Data under study:
+---+

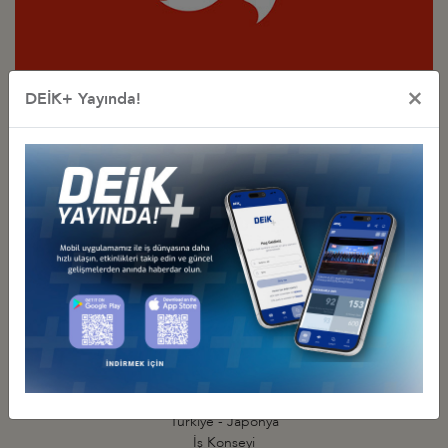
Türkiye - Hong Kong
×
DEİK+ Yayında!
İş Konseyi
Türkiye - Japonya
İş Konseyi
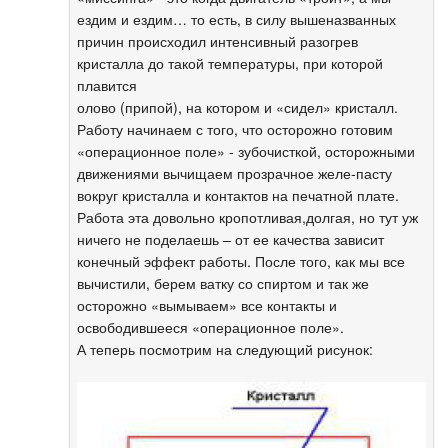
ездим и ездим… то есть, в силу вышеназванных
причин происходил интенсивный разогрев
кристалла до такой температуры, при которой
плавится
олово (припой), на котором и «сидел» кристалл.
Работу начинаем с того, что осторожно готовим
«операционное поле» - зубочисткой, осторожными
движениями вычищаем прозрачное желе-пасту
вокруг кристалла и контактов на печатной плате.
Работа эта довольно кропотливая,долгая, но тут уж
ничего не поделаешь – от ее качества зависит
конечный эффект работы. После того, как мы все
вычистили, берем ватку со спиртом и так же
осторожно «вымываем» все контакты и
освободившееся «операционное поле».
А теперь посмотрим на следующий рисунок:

+---+

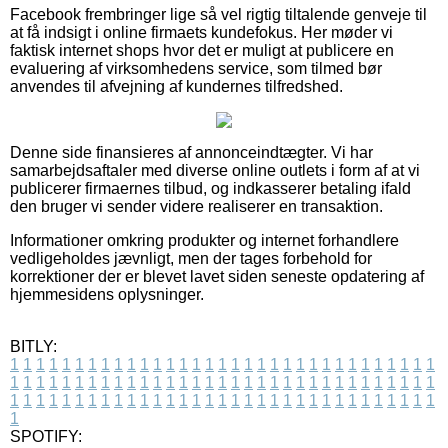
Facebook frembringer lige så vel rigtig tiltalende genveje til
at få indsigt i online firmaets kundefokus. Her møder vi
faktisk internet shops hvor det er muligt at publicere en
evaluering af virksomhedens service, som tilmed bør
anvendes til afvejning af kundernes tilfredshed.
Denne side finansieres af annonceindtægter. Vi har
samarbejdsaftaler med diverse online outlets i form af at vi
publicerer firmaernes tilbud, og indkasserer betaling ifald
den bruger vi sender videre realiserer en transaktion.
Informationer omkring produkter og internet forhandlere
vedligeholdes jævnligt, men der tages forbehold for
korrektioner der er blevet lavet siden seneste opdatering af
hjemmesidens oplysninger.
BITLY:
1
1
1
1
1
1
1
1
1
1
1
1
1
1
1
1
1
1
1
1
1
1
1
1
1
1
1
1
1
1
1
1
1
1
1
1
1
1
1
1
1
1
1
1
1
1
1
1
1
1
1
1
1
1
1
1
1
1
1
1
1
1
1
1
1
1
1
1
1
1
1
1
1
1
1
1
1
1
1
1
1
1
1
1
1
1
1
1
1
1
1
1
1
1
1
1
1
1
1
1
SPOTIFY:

+---+

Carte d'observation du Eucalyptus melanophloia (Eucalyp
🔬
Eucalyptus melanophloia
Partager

+---+

Your answer must be one number: how many lines of the entries hold the string "online".

2